> Raw data:
※ ※ ※

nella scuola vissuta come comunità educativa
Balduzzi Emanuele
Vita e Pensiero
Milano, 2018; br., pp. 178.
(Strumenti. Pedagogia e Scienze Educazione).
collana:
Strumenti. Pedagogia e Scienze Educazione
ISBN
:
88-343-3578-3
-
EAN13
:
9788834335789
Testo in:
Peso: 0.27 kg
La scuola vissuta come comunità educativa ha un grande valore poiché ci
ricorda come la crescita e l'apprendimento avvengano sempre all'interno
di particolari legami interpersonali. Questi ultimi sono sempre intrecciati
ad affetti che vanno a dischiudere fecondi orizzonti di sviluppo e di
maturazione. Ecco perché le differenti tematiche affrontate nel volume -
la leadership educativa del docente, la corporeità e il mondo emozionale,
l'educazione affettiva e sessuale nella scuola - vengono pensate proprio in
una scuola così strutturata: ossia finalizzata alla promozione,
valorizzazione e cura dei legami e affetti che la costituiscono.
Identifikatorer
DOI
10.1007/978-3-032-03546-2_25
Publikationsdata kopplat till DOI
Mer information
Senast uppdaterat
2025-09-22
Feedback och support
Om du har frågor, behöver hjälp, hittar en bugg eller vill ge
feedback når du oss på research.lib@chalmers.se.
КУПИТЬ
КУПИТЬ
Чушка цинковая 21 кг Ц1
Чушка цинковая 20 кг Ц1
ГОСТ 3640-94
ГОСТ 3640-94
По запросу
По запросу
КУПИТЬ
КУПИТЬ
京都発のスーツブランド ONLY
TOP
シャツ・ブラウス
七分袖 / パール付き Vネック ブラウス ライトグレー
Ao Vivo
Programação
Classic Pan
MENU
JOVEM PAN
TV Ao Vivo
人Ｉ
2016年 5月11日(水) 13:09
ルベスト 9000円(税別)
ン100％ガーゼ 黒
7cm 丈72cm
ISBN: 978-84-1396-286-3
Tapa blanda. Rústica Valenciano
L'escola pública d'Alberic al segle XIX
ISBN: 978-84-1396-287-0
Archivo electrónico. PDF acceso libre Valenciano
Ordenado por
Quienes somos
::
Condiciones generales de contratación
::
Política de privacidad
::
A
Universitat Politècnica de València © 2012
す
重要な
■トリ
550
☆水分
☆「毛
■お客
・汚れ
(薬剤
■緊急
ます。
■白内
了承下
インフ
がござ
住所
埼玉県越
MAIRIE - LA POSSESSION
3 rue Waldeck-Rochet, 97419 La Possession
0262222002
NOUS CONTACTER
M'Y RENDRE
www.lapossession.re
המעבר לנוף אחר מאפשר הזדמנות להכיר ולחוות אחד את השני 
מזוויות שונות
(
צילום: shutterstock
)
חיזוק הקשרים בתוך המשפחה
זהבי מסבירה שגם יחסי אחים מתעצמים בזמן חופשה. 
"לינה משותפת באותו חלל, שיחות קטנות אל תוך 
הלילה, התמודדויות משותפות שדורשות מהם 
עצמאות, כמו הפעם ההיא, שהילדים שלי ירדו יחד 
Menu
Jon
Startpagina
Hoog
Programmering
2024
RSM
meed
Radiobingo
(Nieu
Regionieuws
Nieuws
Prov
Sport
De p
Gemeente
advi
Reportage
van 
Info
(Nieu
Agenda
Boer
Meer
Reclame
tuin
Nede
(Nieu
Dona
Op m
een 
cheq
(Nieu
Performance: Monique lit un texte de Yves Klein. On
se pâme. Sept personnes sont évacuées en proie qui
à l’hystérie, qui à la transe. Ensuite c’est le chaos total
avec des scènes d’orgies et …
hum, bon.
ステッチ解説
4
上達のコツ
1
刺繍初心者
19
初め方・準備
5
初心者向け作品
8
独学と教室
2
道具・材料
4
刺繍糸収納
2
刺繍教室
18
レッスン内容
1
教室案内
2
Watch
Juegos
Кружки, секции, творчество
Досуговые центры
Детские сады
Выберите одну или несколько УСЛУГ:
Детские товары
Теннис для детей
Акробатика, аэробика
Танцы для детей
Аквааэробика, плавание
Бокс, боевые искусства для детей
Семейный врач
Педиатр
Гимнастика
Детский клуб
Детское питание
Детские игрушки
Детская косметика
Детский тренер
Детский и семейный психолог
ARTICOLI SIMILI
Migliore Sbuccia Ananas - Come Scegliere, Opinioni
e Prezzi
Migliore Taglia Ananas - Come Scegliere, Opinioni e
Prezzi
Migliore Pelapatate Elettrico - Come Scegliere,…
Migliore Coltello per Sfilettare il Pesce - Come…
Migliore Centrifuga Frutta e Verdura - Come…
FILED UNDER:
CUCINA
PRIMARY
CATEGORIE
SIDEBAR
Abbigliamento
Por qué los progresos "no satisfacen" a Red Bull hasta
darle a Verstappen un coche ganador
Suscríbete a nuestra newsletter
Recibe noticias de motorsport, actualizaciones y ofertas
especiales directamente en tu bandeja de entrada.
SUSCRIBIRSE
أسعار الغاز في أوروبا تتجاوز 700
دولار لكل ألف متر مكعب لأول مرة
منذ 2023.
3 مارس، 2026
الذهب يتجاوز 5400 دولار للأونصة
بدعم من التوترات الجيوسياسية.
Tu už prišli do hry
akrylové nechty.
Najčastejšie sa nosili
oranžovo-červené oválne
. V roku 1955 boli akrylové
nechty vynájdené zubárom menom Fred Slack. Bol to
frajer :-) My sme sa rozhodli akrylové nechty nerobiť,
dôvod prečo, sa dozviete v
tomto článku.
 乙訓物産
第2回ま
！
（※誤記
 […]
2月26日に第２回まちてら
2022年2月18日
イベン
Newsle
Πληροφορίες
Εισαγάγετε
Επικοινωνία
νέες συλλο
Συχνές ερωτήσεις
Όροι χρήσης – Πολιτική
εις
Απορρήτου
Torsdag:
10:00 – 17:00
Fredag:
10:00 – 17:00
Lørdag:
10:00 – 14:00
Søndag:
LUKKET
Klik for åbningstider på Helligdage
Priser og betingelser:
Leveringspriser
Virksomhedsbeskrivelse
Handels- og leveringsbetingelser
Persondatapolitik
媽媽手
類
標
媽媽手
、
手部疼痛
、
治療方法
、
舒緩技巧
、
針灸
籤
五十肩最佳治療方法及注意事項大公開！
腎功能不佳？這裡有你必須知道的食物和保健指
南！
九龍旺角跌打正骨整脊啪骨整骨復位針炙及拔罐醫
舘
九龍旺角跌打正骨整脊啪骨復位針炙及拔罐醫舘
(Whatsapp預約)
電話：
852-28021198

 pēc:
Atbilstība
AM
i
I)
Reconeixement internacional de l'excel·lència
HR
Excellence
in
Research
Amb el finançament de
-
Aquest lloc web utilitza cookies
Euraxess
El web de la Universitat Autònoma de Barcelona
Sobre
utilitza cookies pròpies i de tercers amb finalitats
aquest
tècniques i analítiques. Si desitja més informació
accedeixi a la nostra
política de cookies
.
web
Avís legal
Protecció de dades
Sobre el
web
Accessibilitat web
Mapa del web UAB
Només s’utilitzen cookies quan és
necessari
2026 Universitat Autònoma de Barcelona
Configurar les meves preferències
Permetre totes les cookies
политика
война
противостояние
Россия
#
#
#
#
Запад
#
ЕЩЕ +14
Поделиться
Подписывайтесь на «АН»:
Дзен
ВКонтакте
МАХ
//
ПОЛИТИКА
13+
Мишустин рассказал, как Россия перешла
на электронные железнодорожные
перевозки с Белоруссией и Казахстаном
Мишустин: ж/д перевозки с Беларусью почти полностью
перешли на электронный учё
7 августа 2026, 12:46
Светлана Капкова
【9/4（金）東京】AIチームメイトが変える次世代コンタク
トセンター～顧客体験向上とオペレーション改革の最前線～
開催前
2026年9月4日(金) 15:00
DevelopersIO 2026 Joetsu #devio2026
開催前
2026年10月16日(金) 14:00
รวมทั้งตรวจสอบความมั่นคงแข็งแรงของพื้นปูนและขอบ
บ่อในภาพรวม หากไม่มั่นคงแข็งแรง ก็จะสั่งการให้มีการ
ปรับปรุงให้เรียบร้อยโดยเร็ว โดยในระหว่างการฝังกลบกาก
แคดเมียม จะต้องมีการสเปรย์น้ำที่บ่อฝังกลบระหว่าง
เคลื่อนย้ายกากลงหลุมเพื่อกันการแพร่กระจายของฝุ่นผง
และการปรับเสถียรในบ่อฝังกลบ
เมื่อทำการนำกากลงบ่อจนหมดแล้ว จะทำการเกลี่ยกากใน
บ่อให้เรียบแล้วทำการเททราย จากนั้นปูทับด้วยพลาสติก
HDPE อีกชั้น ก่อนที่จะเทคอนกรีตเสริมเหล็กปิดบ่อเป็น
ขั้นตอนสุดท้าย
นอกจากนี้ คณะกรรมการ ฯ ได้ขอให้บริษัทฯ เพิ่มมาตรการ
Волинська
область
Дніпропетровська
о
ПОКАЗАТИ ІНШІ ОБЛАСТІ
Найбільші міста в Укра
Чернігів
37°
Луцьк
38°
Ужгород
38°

※ ※ ※

Starting from the line that contains "2026 Universitat Autònoma de Barcelona", reproduce each line of the data exactly through the last one.

2026 Universitat Autònoma de Barcelona
Configurar les meves preferències
Permetre totes les cookies
политика
война
противостояние
Россия
#
#
#
#
Запад
#
ЕЩЕ +14
Поделиться
Подписывайтесь на «АН»:
Дзен
ВКонтакте
МАХ
//
ПОЛИТИКА
13+
Мишустин рассказал, как Россия перешла
на электронные железнодорожные
перевозки с Белоруссией и Казахстаном
Мишустин: ж/д перевозки с Беларусью почти полностью
перешли на электронный учё
7 августа 2026, 12:46
Светлана Капкова
【9/4（金）東京】AIチームメイトが変える次世代コンタク
トセンター～顧客体験向上とオペレーション改革の最前線～
開催前
2026年9月4日(金) 15:00
DevelopersIO 2026 Joetsu #devio2026
開催前
2026年10月16日(金) 14:00
รวมทั้งตรวจสอบความมั่นคงแข็งแรงของพื้นปูนและขอบ
บ่อในภาพรวม หากไม่มั่นคงแข็งแรง ก็จะสั่งการให้มีการ
ปรับปรุงให้เรียบร้อยโดยเร็ว โดยในระหว่างการฝังกลบกาก
แคดเมียม จะต้องมีการสเปรย์น้ำที่บ่อฝังกลบระหว่าง
เคลื่อนย้ายกากลงหลุมเพื่อกันการแพร่กระจายของฝุ่นผง
และการปรับเสถียรในบ่อฝังกลบ
เมื่อทำการนำกากลงบ่อจนหมดแล้ว จะทำการเกลี่ยกากใน
บ่อให้เรียบแล้วทำการเททราย จากนั้นปูทับด้วยพลาสติก
HDPE อีกชั้น ก่อนที่จะเทคอนกรีตเสริมเหล็กปิดบ่อเป็น
ขั้นตอนสุดท้าย
นอกจากนี้ คณะกรรมการ ฯ ได้ขอให้บริษัทฯ เพิ่มมาตรการ
Волинська
область
Дніпропетровська
о
ПОКАЗАТИ ІНШІ ОБЛАСТІ
Найбільші міста в Укра
Чернігів
37°
Луцьк
38°
Ужгород
38°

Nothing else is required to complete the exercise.